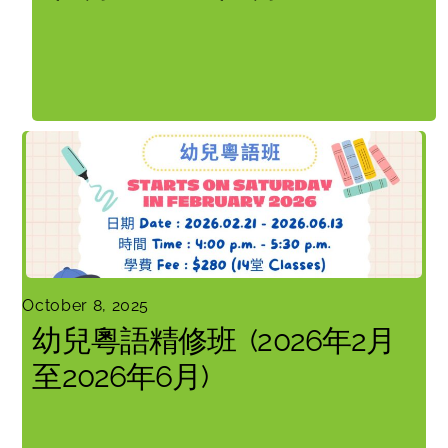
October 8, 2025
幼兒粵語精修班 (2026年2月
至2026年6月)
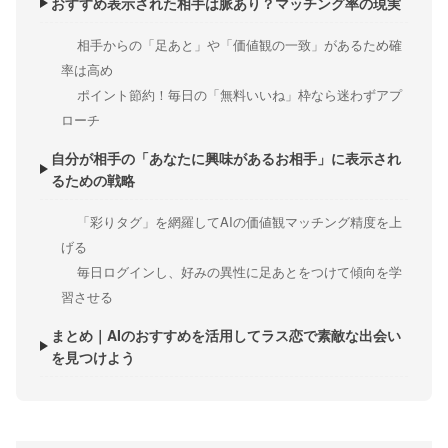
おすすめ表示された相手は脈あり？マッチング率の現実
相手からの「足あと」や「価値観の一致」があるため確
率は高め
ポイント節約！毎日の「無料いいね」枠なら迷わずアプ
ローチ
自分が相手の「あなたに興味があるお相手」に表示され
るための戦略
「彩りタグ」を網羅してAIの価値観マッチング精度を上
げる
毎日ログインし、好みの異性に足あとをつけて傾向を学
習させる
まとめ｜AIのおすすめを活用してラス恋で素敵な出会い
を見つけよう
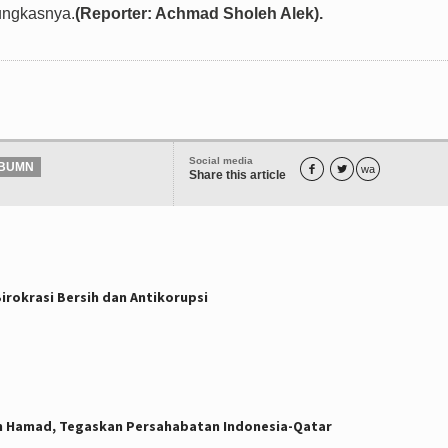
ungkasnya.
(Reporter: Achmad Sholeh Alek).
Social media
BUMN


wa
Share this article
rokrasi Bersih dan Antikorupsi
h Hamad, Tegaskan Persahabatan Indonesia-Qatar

---------------

--- Problem description ---
Would you set down the records above once more, exactly, with the pictures removed?

--- Task answer ---
October 8, 2025
幼兒粵語精修班 (2026年2月
至2026年6月)
おすすめ表示された相手は脈あり？マッチング率の現実
相手からの「足あと」や「価値観の一致」があるため確
率は高め
ポイント節約！毎日の「無料いいね」枠なら迷わずアプ
ローチ
自分が相手の「あなたに興味があるお相手」に表示され
るための戦略
「彩りタグ」を網羅してAIの価値観マッチング精度を上
げる
毎日ログインし、好みの異性に足あとをつけて傾向を学
習させる
まとめ｜AIのおすすめを活用してラス恋で素敵な出会い
を見つけよう
ungkasnya.
(Reporter: Achmad Sholeh Alek).
Social media
BUMN


wa
Share this article
rokrasi Bersih dan Antikorupsi
h Hamad, Tegaskan Persahabatan Indonesia-Qatar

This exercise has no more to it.